Exercise description
With the line containing "Techniek vacatures (31, 2426)" as the starting point, output the remaining lines of the data exactly as they are, through the last.

Available data
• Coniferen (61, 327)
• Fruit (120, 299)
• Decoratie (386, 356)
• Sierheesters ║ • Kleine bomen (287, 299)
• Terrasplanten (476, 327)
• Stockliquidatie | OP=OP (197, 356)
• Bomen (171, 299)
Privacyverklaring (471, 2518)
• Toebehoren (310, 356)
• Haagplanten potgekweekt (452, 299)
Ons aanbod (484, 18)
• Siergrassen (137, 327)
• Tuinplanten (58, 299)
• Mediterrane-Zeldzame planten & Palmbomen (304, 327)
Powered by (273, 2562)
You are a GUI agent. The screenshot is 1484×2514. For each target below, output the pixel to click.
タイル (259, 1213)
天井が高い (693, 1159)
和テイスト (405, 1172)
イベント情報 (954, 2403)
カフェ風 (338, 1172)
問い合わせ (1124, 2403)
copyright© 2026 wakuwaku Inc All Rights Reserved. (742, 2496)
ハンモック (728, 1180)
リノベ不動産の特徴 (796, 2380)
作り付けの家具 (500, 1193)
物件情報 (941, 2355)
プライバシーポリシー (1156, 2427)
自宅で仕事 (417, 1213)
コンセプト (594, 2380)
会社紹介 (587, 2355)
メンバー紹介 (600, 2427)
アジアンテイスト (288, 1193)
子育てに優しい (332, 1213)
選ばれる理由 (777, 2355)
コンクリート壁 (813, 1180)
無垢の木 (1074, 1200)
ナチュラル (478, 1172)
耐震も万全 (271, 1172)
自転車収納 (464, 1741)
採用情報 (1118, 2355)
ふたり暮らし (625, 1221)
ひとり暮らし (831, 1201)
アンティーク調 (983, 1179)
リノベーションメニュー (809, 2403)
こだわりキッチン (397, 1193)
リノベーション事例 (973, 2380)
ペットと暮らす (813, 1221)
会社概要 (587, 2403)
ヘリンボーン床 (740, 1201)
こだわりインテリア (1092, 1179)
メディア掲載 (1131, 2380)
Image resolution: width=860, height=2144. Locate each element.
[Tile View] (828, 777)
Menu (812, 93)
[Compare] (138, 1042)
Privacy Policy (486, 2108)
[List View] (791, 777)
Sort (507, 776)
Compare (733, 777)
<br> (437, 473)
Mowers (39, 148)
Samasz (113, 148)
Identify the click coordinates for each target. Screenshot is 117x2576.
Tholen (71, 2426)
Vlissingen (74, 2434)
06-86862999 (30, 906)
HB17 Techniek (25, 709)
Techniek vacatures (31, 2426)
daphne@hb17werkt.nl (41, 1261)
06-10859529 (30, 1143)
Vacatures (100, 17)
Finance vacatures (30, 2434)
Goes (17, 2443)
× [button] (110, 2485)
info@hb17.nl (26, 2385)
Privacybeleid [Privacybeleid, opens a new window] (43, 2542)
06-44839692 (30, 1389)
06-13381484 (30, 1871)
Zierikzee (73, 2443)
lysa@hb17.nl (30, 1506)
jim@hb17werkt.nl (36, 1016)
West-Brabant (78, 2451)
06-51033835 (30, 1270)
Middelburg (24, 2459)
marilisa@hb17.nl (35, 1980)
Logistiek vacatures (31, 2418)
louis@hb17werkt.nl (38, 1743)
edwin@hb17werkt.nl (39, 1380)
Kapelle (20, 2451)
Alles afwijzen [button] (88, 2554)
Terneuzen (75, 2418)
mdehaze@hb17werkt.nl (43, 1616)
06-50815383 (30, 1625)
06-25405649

Solution below
Techniek vacatures (31, 2426)
daphne@hb17werkt.nl (41, 1261)
06-10859529 (30, 1143)
Vacatures (100, 17)
Finance vacatures (30, 2434)
Goes (17, 2443)
× [button] (110, 2485)
info@hb17.nl (26, 2385)
Privacybeleid [Privacybeleid, opens a new window] (43, 2542)
06-44839692 (30, 1389)
06-13381484 (30, 1871)
Zierikzee (73, 2443)
lysa@hb17.nl (30, 1506)
jim@hb17werkt.nl (36, 1016)
West-Brabant (78, 2451)
06-51033835 (30, 1270)
Middelburg (24, 2459)
marilisa@hb17.nl (35, 1980)
Logistiek vacatures (31, 2418)
louis@hb17werkt.nl (38, 1743)
edwin@hb17werkt.nl (39, 1380)
Kapelle (20, 2451)
Alles afwijzen [button] (88, 2554)
Terneuzen (75, 2418)
mdehaze@hb17werkt.nl (43, 1616)
06-50815383 (30, 1625)
06-25405649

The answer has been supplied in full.